American journalist, teacher and editor (1929–2025)

Harvey Aronson (May 1929 – September 2, 2025) was an American journalist and journalism teacher, and a Newsday editor who also wrote or co-wrote several books. He was part of a group of Newsday reporters involved in writing the bestselling hoax novel Naked Came the Stranger, initially credited to fictional author Penelope Ashe, and published as a parody of commercialized book publishing in general and of novels in the genre of Jacqueline Susann's Valley of the Dolls in particular. Aronson co-edited the project with his colleague, Mike McGrady, who had conceived the idea, and Aronson also wrote a chapter of the book about a character described in a later news article as "Melvin Corby, a meek real-estate lawyer, unsatisfied in his marriage yet incapable of adultery, the only character in the book thus afflicted." In a Life magazine article written after the ruse was revealed, Aronson commented that he thought the book had ended up being more comedic than pornographic, and he opined that Susann "writes about sex as if she were a virgin".

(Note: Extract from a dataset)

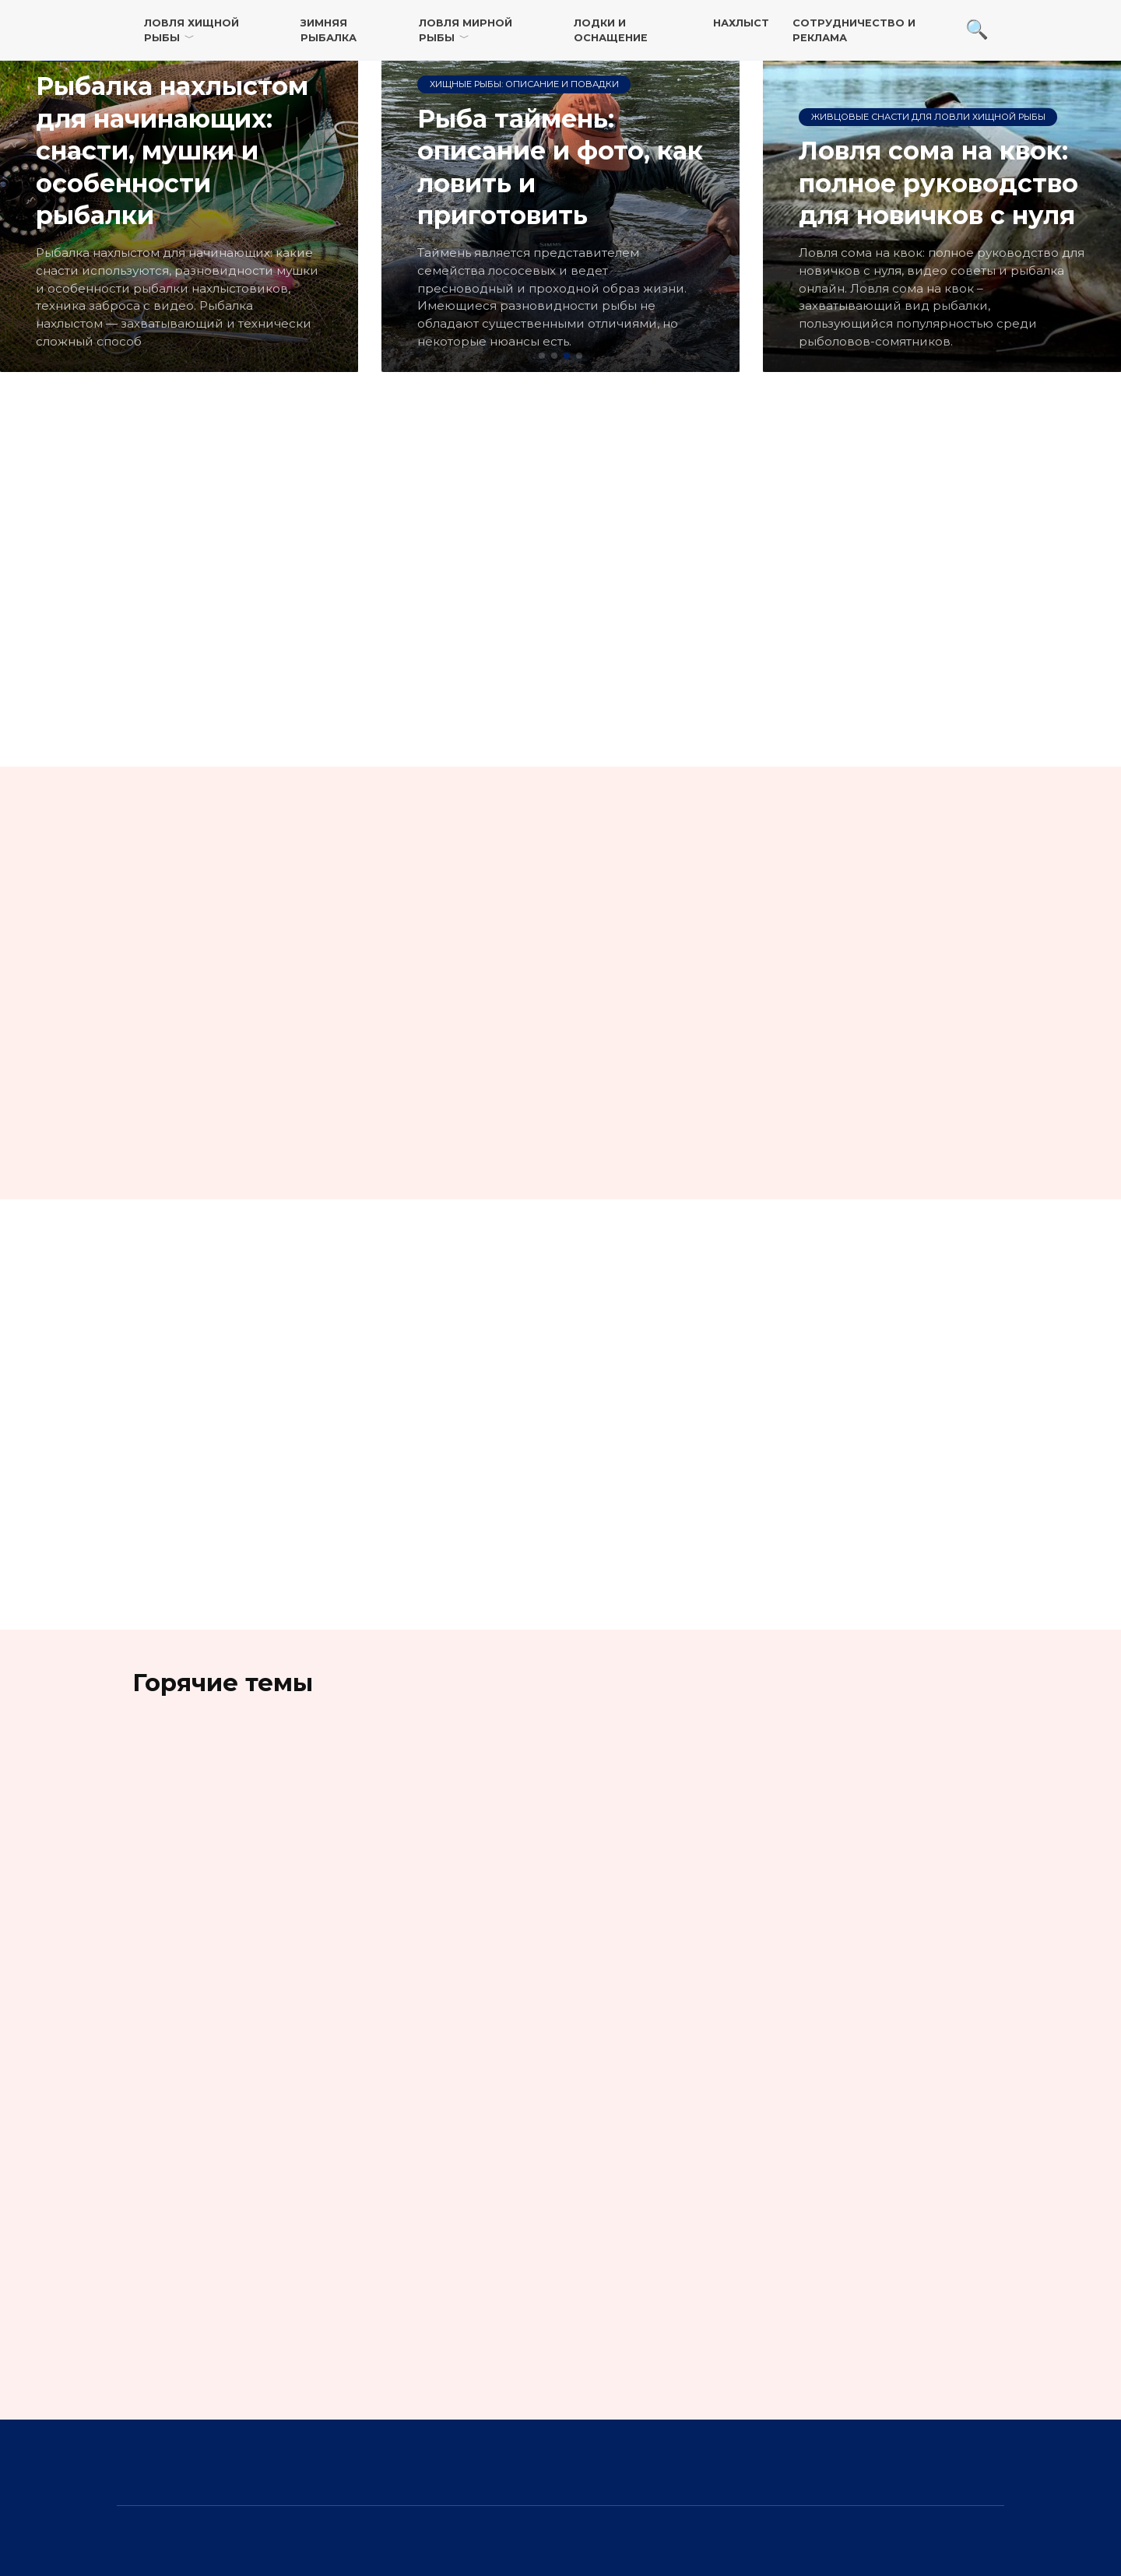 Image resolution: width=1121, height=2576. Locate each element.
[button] (542, 356)
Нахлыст (741, 23)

Aronson later published his own novel, The Golden Shore (1982), about the development of Miami Beach, but the book, which Kirkus Reviews called a "routine biz-family-saga", did not go beyond a first edition. Among his other books are The Defense Never Rests (1971), an autobiography of lawyer F. Lee Bailey co-written by Aronson, and a 1973 book about the killing of Mafia figure Joey Gallo.

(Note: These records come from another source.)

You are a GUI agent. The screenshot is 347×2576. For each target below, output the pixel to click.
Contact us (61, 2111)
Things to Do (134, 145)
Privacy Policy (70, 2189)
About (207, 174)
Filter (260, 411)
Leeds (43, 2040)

Aronson was born in May 1929, and grew up in New York City, where his father was a sometime professional boxer who fought under the name "Kid Aron". Aronson attended Syracuse University. He was married to Irene Virag, who was also a Newsday reporter when they met. Aronson and Virag both became founding members of the faculty of the Stony Brook University School of Journalism when it was established in 2006. He died on September 2, 2025, at the age of 96.

== Bibliography ==
- Aronson, Harvey (1976). "Establishment of Innocence"
- Aronson, Harvey (1971). "The Defense Never Rests"
- Aronson, Harvey (1978). "Deal"
- Aronson, Harvey (1973). "The killing of Joey Gallo."